The data section start
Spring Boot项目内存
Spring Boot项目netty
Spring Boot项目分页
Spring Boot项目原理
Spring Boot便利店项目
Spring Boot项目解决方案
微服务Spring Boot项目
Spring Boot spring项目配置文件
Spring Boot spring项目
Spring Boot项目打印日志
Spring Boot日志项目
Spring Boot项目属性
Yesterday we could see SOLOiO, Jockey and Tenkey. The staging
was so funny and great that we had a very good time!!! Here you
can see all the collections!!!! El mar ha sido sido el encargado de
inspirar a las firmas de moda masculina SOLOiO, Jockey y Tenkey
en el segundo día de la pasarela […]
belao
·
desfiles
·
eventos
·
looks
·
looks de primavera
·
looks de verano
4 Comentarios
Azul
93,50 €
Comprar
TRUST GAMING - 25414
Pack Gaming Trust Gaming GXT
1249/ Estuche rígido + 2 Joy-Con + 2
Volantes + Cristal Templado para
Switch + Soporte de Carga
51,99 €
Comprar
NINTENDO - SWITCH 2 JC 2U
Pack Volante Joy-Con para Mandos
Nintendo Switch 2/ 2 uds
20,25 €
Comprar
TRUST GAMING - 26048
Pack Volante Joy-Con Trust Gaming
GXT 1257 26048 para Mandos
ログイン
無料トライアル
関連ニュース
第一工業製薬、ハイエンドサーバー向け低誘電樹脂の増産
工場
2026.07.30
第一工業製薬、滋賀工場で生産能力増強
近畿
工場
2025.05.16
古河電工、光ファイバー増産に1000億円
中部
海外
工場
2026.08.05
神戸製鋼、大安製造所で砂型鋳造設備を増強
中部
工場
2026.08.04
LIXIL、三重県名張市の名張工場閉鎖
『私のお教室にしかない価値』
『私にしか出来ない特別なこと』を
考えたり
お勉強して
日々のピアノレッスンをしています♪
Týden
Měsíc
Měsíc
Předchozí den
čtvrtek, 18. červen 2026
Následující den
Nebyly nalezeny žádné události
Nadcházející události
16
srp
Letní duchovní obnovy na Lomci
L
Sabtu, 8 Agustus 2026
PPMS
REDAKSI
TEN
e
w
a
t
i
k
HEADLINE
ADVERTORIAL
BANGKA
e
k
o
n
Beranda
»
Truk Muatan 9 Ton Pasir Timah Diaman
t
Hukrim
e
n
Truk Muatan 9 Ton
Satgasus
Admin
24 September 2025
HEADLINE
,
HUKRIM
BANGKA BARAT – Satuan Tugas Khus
The data section end
Exercise directions> Copy the records above. Leave out nothing.

Answer box>
Spring Boot项目内存
Spring Boot项目netty
Spring Boot项目分页
Spring Boot项目原理
Spring Boot便利店项目
Spring Boot项目解决方案
微服务Spring Boot项目
Spring Boot spring项目配置文件
Spring Boot spring项目
Spring Boot项目打印日志
Spring Boot日志项目
Spring Boot项目属性
Yesterday we could see SOLOiO, Jockey and Tenkey. The staging
was so funny and great that we had a very good time!!! Here you
can see all the collections!!!! El mar ha sido sido el encargado de
inspirar a las firmas de moda masculina SOLOiO, Jockey y Tenkey
en el segundo día de la pasarela […]
belao
·
desfiles
·
eventos
·
looks
·
looks de primavera
·
looks de verano
4 Comentarios
Azul
93,50 €
Comprar
TRUST GAMING - 25414
Pack Gaming Trust Gaming GXT
1249/ Estuche rígido + 2 Joy-Con + 2
Volantes + Cristal Templado para
Switch + Soporte de Carga
51,99 €
Comprar
NINTENDO - SWITCH 2 JC 2U
Pack Volante Joy-Con para Mandos
Nintendo Switch 2/ 2 uds
20,25 €
Comprar
TRUST GAMING - 26048
Pack Volante Joy-Con Trust Gaming
GXT 1257 26048 para Mandos
ログイン
無料トライアル
関連ニュース
第一工業製薬、ハイエンドサーバー向け低誘電樹脂の増産
工場
2026.07.30
第一工業製薬、滋賀工場で生産能力増強
近畿
工場
2025.05.16
古河電工、光ファイバー増産に1000億円
中部
海外
工場
2026.08.05
神戸製鋼、大安製造所で砂型鋳造設備を増強
中部
工場
2026.08.04
LIXIL、三重県名張市の名張工場閉鎖
『私のお教室にしかない価値』
『私にしか出来ない特別なこと』を
考えたり
お勉強して
日々のピアノレッスンをしています♪
Týden
Měsíc
Měsíc
Předchozí den
čtvrtek, 18. červen 2026
Následující den
Nebyly nalezeny žádné události
Nadcházející události
16
srp
Letní duchovní obnovy na Lomci
L
Sabtu, 8 Agustus 2026
PPMS
REDAKSI
TEN
e
w
a
t
i
k
HEADLINE
ADVERTORIAL
BANGKA
e
k
o
n
Beranda
»
Truk Muatan 9 Ton Pasir Timah Diaman
t
Hukrim
e
n
Truk Muatan 9 Ton
Satgasus
Admin
24 September 2025
HEADLINE
,
HUKRIM
BANGKA BARAT – Satuan Tugas Khus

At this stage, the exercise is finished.